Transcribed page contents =
* * * * *

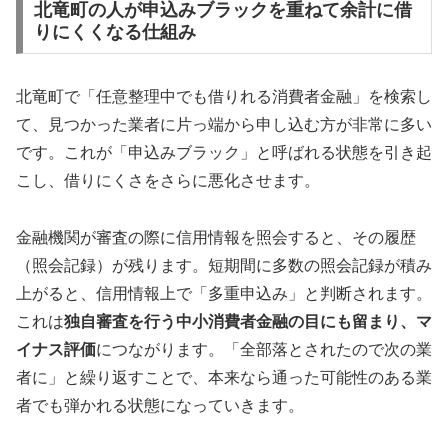
北竜町の人が申込みブラックを重ねて余計に借
りにくくなる仕組み
北竜町で「任意整理中でも借りれる消費者金融」を検索し
て、見つかった業者に片っ端から申し込む方が非常に多い
です。これが「申込みブラック」と呼ばれる状態を引き起
こし、借りにくさをさらに悪化させます。
金融機関が審査の際に信用情報を照会すると、その履歴
（照会記録）が残ります。短期間に多数の照会記録が積み
上がると、信用情報上で「多重申込み」と判断されます。
これは
独自審査を行う中小消費者金融の目にも留まり、マ
イナス評価
につながります。「全部落とされたので次の業
者に」と繰り返すことで、本来なら通った可能性のある業
者でも弾かれる状態になっていきます。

* * * * *

WHAT THE EXERCISE ASKS = The line containing "上がると、信用情報上で「多重申込み」と判断されます。" marks where to begin; the last line of the records marks where to stop. Copy both and all between, exactly.

SOLUTION FOR THIS PROBLEM =
上がると、信用情報上で「多重申込み」と判断されます。
これは
独自審査を行う中小消費者金融の目にも留まり、マ
イナス評価
につながります。「全部落とされたので次の業
者に」と繰り返すことで、本来なら通った可能性のある業
者でも弾かれる状態になっていきます。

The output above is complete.